Elle a des seins faramineux, des lunettes incroyablement épaisses, un style de conduite un peu mou et s’appelle Isserley : c’est l’étrange héroïne du premier roman de Michel Faber, hollandais quadragénaire expatrié en Ecosse à l’âge de quatorze ans (après un passage en Australie), formé à l’école des boulots de fortune (nurserie, nettoyage industriel, cobaye de laboratoire) avant de se faire remarquer avec un recueil de nouvelles dont on nous promet une très prochaine version française. L’atmosphère n’a d’emblée rien de rassurant lorsque, au fur et à mesure d’une première partie en forme de polar réaliste, on suit la jeune femme au volant de sa Corolla rouge sur les routes des Highlands, l’œil rivé sur le bas-côté pour ne manquer aucun de ces auto-stoppeurs mâles et bien bâtis qu’elle a l’habitude de véhiculer sur quelques dizaines de kilomètres. L’apparente obsession sexuelle sous-jacente aux manœuvres d’approche ritualisées (premier passage, évaluation, demi-tour, second passage, embarquement) auxquelles on assiste dans les premières pages apparaît pourtant rapidement comme une mauvaise piste : de cette conductrice aux réactions imprévisibles émane un malaise indéfinissable, que ressentent l’un après l’autre ses passagers temporaires, sans parvenir à en percer l’énigme. Dommage : ce sera de toutes façons la dernière dont ils auront l’occasion de chercher la solution, puisqu’on ne descend pas comme on le veut de la petite Corolla rouge. On s’y endort sous l’effet d’une piqûre, avant d’en être déchargé dans une cour de ferme par les bras brutaux d’une poignée de commis imbéciles. Bienvenue dans la seconde partie d’un roman captivant qui dévie peu à peu vers la science-fiction, Michel Faber laissant traîner ici et là dans sa prose lente et détaillée quelques indices curieux propres à esquisser les plans d’un tout autre univers : une centrale souterraine, des enclos fangeux, des activités charcutières effroyables et, en bout de piste, la puissante évocation d’un monde concentrationnaire et capitaliste où sont renversées toutes les évidences constitutives de notre propre humanité.

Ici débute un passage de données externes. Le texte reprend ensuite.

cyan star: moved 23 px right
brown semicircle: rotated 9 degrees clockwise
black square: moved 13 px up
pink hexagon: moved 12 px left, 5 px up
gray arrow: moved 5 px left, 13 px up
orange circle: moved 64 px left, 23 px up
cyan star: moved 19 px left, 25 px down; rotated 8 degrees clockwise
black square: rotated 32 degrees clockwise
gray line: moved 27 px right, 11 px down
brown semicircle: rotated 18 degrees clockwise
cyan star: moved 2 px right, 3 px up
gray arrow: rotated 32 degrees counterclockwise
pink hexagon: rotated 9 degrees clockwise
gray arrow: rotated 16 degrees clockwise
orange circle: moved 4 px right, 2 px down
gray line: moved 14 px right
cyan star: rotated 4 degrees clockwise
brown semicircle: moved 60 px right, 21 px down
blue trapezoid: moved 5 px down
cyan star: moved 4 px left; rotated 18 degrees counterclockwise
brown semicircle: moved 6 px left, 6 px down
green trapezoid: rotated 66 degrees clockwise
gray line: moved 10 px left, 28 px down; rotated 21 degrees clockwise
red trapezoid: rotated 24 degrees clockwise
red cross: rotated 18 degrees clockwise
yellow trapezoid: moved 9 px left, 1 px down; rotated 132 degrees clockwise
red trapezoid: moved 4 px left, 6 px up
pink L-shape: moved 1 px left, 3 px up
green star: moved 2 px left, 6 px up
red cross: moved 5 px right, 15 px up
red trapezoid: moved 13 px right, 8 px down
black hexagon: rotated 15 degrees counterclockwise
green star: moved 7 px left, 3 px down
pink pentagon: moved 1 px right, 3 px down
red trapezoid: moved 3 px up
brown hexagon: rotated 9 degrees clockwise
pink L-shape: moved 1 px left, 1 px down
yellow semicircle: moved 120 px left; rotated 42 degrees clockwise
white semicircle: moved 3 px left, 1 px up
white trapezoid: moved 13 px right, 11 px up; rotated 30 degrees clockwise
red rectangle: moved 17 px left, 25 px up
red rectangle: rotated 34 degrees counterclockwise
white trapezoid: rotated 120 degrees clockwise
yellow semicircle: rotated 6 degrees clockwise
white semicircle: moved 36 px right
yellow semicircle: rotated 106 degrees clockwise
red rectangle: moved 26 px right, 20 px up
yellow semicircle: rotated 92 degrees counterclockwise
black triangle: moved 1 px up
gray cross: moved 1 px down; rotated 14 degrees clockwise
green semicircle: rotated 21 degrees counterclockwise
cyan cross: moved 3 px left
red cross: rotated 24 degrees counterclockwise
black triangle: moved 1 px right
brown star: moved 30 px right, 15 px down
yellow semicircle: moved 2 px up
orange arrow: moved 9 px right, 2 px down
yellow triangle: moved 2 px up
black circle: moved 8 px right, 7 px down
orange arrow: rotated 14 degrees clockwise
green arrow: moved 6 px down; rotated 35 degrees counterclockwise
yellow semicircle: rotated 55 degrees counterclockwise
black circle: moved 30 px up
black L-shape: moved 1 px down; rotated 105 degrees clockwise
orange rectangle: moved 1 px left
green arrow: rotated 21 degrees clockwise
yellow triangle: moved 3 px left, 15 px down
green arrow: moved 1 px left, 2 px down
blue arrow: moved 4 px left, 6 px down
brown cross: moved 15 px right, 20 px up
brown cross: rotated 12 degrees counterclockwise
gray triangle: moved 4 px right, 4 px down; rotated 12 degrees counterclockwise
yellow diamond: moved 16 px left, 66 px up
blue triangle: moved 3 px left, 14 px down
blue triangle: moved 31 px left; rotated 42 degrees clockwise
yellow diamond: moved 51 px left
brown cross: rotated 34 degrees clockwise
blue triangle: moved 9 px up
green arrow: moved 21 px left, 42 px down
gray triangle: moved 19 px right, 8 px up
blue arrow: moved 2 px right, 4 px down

Les humains ne sont effectivement plus ceux que l’on croit dans cette longue méditation romanesque aux accents orwelliens : les auto-stoppeurs ramassés par Isserley sont ici de simples « vodsels », quasi-animaux destinés au bon plaisir alimentaire d’une race supérieure dont elle et ses collègues forment un échantillon ; dans la structure hyper-hiérarchisée imaginée par l‘écrivain, leur propre statut n’est pourtant pas le plus enviable. Avec une rare force de suggestion, le romancier néerlandais parvient à mêler l’intrigue de polar à l’ambition d’une vision fantasmatique d’une extrême cruauté, qui aurait d’ailleurs gagné à rester aussi peu démonstrative que possible ; l’angoisse et la fascination procurées par le climat opaque, étouffant et mystérieux qu’il parvient à installer lorsque son roman bascule du récit réaliste à la fable se perdent ensuite sous l’accumulation des indices et des informations qu’il laisse filtrer. Beaucoup plus convaincant dans son versant strictement littéraire que dans l’aspect critique qui finit par percer sous la fiction (le tableau incomplet mais machiavélique d’une société hiérarchisée post-capitaliste où tout est évalué à l’aune du critère marchand – société qui pourrait bien sûr être une extrapolation radicale de la nôtre), Sous la peau surpasse néanmoins, par son étrange mélange de réalisme et d’imagination, toutes les récentes tentatives romanesques sur le thème de l’illusion spectaculaire et de la réification de l’humain. Une allégorie froide, élégante et dérangeante, qui marque la naissance d’un romancier à suivre.